Work order:
Please copy out the entries below exactly, beginning with the line that contains "стадий, каждая из" and ending with the line that contains "Фотодокументация для анализа эстетики.", and include nothing outside that span.

Stored data entries:
━━━━

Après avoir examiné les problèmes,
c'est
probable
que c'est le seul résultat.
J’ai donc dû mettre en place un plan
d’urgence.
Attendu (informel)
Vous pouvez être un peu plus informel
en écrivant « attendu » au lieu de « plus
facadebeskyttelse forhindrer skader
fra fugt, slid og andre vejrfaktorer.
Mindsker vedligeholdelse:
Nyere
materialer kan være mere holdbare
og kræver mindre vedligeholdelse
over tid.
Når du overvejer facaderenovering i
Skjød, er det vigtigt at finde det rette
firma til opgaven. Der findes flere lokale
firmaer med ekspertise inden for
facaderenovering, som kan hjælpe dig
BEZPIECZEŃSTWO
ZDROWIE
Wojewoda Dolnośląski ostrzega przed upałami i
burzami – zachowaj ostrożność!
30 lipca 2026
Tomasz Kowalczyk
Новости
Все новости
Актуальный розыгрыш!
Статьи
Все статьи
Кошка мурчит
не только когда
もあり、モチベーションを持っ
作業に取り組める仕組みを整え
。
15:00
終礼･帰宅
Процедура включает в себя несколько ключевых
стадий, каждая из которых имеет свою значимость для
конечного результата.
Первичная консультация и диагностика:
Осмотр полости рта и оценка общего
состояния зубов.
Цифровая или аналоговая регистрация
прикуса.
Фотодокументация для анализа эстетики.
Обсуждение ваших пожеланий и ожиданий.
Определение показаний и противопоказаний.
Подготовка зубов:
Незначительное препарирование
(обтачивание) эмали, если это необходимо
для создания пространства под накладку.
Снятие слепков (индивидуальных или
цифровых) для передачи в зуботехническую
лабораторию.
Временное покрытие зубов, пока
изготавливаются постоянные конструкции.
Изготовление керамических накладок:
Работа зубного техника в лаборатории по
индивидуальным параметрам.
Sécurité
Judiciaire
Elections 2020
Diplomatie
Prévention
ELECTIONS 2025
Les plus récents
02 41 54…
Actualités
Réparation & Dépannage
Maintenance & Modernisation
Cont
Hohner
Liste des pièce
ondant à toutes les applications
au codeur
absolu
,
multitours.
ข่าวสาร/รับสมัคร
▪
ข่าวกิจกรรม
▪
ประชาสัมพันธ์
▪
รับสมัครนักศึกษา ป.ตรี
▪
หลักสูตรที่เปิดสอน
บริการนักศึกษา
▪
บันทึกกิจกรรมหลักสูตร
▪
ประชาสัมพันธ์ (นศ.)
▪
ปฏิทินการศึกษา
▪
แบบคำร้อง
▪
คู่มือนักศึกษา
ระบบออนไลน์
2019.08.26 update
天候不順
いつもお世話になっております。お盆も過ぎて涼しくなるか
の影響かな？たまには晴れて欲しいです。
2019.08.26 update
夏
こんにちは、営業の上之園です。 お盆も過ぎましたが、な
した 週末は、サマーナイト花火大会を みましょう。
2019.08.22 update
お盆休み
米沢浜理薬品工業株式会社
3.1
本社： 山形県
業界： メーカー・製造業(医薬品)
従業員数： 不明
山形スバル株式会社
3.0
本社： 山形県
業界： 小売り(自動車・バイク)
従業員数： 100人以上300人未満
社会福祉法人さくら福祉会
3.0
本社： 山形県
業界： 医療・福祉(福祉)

━━━━

Task response:
стадий, каждая из которых имеет свою значимость для
конечного результата.
Первичная консультация и диагностика:
Осмотр полости рта и оценка общего
состояния зубов.
Цифровая или аналоговая регистрация
прикуса.
Фотодокументация для анализа эстетики.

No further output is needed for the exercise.